Sytuacja w ostatnim czasie jest naprawdę dramatyczna. Blisko 14 miliardów złotych to kwota brakująca w Narodowym Funduszu Zdrowia. Mówimy, że Narodowy Fundusz Zdrowia już ogłosił bankructwo – wyjaśnia Anna Pieczarka, poseł na Sejm RP.
Donald Tusk doskonale zdawał sobie sprawę, ze resort zdrowia jest bardzo trudnym resortem i jego członkowie koalicji podrzucali sobie to ministerstwo nawzajem, nikt nie chciał przejąć kierowania tym resortem, bo zdawali sobie sprawę, że nie są w stanie zrealizować tych kłamstw, które obiecali w kampanii wyborczej. Zgodziła się na to Leszczyna i opowiadała jakieś głupoty o czarodziejskich różdżkach. Przez dwa lata nie robili kompletnie nic, nie podjeto żadnych działań, żeby poprawic sytuację w ochronie zdrowia. Nie trzeba było długo czekać. Po dwóch latach okazuje się, że Narodowy Fundusz Zdrowia bankrutuje – wytyka Jóżefa Szczurek-Żelazko, poseł na Sejm PR.
Dwa lata temu Szymon Hołownia zapowiadał tę koalicję, mówił, że to będzie koalicja polskich spraw, koalicja, która będzie prowadzić do tego, że to lekarz będzie do nas dzwonił i dbał o nas. Lekarze do nas nie dzwonią, natomiast prokuratury dzwonią do lekarzy i pytają o fundusze, które prawica, Prawo i Sprawiedliwość przekazywało na rzecz wsparcia tychże szpitali, mówi się, chociażby o Funduszu Sprawiedliwości.
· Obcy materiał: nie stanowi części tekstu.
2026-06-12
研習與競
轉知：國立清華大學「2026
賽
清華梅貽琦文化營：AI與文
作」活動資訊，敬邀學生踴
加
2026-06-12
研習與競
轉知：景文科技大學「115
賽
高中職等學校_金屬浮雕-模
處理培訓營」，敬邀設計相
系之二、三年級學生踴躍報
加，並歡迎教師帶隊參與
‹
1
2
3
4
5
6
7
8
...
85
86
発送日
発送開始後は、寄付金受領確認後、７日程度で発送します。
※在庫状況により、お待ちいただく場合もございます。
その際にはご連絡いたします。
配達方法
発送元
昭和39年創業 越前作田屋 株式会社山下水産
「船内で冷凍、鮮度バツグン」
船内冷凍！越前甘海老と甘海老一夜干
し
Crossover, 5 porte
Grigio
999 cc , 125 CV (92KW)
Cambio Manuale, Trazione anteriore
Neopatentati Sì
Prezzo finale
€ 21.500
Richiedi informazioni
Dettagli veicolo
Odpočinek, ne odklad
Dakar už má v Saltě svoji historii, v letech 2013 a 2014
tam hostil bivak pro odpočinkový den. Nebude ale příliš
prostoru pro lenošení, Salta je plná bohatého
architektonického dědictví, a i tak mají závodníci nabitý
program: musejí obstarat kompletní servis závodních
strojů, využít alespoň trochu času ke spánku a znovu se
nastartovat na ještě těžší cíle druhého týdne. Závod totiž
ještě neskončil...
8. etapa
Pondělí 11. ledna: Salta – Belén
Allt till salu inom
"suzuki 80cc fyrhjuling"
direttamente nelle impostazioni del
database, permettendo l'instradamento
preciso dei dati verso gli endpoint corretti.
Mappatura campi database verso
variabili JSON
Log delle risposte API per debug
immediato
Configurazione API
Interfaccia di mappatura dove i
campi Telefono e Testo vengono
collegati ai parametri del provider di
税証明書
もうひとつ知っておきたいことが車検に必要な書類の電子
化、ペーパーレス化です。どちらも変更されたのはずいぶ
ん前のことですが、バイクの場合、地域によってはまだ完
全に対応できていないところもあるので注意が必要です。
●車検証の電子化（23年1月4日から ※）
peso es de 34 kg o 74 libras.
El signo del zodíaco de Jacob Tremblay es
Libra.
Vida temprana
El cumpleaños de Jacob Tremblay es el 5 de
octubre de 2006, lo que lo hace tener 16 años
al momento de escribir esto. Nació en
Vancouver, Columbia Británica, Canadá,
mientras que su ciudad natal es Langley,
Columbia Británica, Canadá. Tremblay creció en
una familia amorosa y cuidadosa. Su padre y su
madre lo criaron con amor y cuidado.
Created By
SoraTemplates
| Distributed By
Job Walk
Te kwestie są poruszane przez prokuratorów, czyli oni nie chcą rozwoju służby zdrowia, chcą zwijania służby zdrowia i zamykania szpitali – alarmuje Norbert Kaczmarczyk, poseł na Sejm RP.
Poseł Józefa Szczurek-Żelazko dodaje, że w Ministerstwie Zdrowia pojawił się pomysł zatrudniania położnych i lekarzy ginekologów na SOR-ach oraz by tam było przygotowane miejsce do porodu.